“Cauchemar pour l’audiovisuel public européen” : RSF demande le report de la privatisation de Radio Liechtenstein et des garanties d’indépendance éditoriale
La principauté s’apprête à privatiser son seul média public, Radio Liechtenstein, après un vote populaire en faveur de la suppression de son financement. Alors que l’audiovisuel public ailleurs en Europe est hanté par le spectre de la privatisation, Reporters sans frontières (RSF) appelle le parlement liechtensteinois à tracer une feuille de route qui garantira l’indépendance éditoriale de la station, son pluralisme interne et sa capacité à produire des contenus d’information.
Lors de sa dernière session avant les élections législatives de février 2025, le Parlement du Liechtenstein (Landtag), principauté alémanique de 38 000 habitants, commencera, le 4 décembre prochain, à délibérer sur l’avenir du seul média public du pays, Radio Liechtenstein, lors de la dernière session parlementaire avant les élections législatives de février 2025. Le référendum tenu le 27 octobre dernier a abouti à la décision d’abroger la loi sur le service public audiovisuel. Le vote populaire est intervenu à l’initiative du parti d’opposition, Démocrates pour le Liechtenstein (DpL), qui dénonçait les coûts croissants de la radio pour les finances d’État, estimant que ces dépenses étaient disproportionnées par rapport à la qualité des programmes et aux faibles subventions accordées aux médias privés. Les députés décideront de la mise en œuvre du vote populaire, en fixant notamment la date de fin effective du service public – prévue pour fin 2025, mais modifiable par la loi – ainsi que les modalités d’une éventuelle privatisation, qui pourrait être le seul moyen de survie pour la radio.
Selon la version actuelle de la loi sur le soutien aux médias, dont la réforme doit également être votée par le Parlement début décembre, Radio Liechtenstein aurait droit, une fois privatisée, à environ 800 000 francs suisses (858 000 euros) au lieu des 4 millions francs suisses (4,3 millions d’euros) qu’elle reçoit actuellement en tant qu’entité publique. Cette baisse drastique de son budget, couplée avec le court délai accordé pour la mise en œuvre du résultat du référendum, met en danger l’existence même de la radio, alors qu’elle commence à prendre des mesures pour améliorer son efficacité.
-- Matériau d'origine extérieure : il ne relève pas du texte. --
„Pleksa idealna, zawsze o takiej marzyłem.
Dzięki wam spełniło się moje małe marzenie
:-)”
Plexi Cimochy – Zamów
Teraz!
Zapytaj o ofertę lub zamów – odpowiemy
“Nous respectons la volonté du peuple liechtensteinois exprimée dans ce référendum. Cependant, son résultat menace un pilier de la démocratie dans la principauté : l’indépendance et le pluralisme du journalisme. Radio Liechtenstein est en train de vivre le cauchemar qui hante l’ensemble de l’audiovisuel public européen : la disparition ou la privatisation. Nous demandons au Parlement de faire preuve de responsabilité, en reportant , au moins jusqu’à fin 2026, la privatisation, pour donner à la radio le temps de se préparer à la transition et de pouvoir imposer des garanties à son futur investisseur, afin que la station conserve son indépendance éditoriale, son pluralisme interne et sa capacité à produire des contenus d’information.
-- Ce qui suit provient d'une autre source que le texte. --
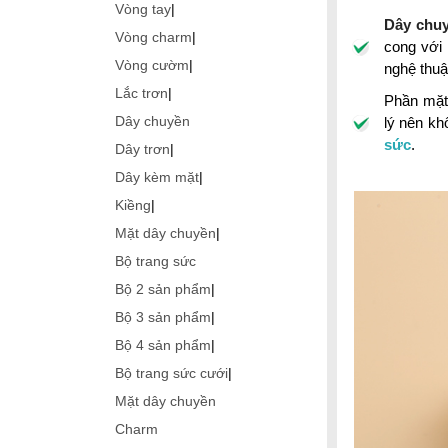
Vòng tay
|
Dây chuy
Vòng charm
|
cong với 
Vòng cườm
|
nghệ thuậ
Lắc trơn
|
Phần mặt 
Dây chuyền
lý nên kh
sức
.
Dây trơn
|
Dây kèm mặt
|
Kiềng
|
Mặt dây chuyền
|
Bộ trang sức
Bộ 2 sản phẩm
|
Bộ 3 sản phẩm
|
Bộ 4 sản phẩm
|
Bộ trang sức cưới
|
Mặt dây chuyền
Charm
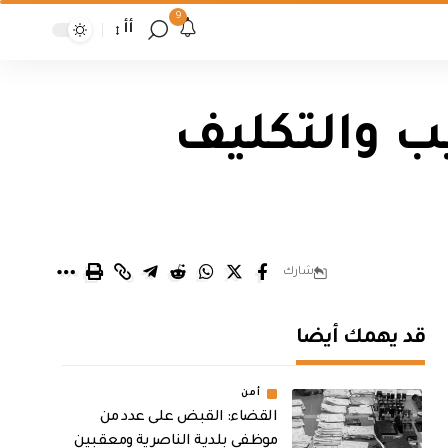
9
أأ
ب والتكليف
شارك
قد يهمك أيضا
أمن
القضاء: القبض على عدد من
موظفي بلدية الناصرية ومعقبين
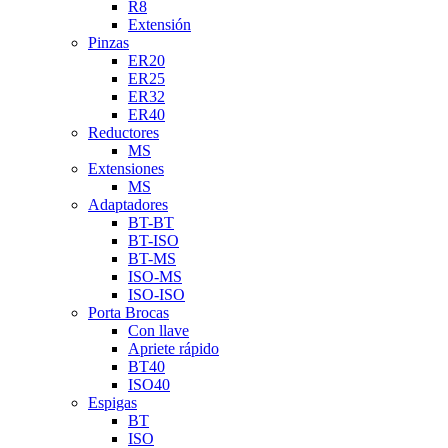
R8
Extensión
Pinzas
ER20
ER25
ER32
ER40
Reductores
MS
Extensiones
MS
Adaptadores
BT-BT
BT-ISO
BT-MS
ISO-MS
ISO-ISO
Porta Brocas
Con llave
Apriete rápido
BT40
ISO40
Espigas
BT
ISO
En respectant ces conditions – pour lesquelles RSF a plaidé lors d’une réunion avec le ministère chargé des médias le 28 novembre dernier – le Parlement s'alignerait sur les dispositions relatives aux médias publics et privés inscrites dans la législation européenne sur la liberté des médias (EMFA), que le Liechtenstein s’apprête à appliquer sur le plan national. Bien qu’il ne soit pas membre de l’Union européenne (UE), le Liechtenstein fait partie de l’Espace économique européen – une alliance économique de pays intégrés dans le marché intérieur de l’UE –, et est ainsi soumis à l’EMFA.
Le pluralisme des médias au Liechtenstein avait déjà du plomb dans l’aile avec la disparition, en mars 2023 pour des raisons financières, d’un des deux quotidiens du pays, le Liechtensteiner Volksblatt. Les habitants de la principauté n’ont désormais accès qu’à un seul quotidien national, le Vaterland, et à une seule chaîne de télévision nationale – privée –, la 1FLTV.
Dans toute l’Europe, des partis d’extrême droite,tel le Rassemblement national en France, prônent la privatisation de l’audiovisuel public, menaçant ainsi l’accès des citoyens à une information fiable, indépendante et pluraliste.
Le Liechtenstein se situe à la 15e place sur 180 pays et territoires dans le Classement mondial de la liberté de la presse établi par RSF en 2024.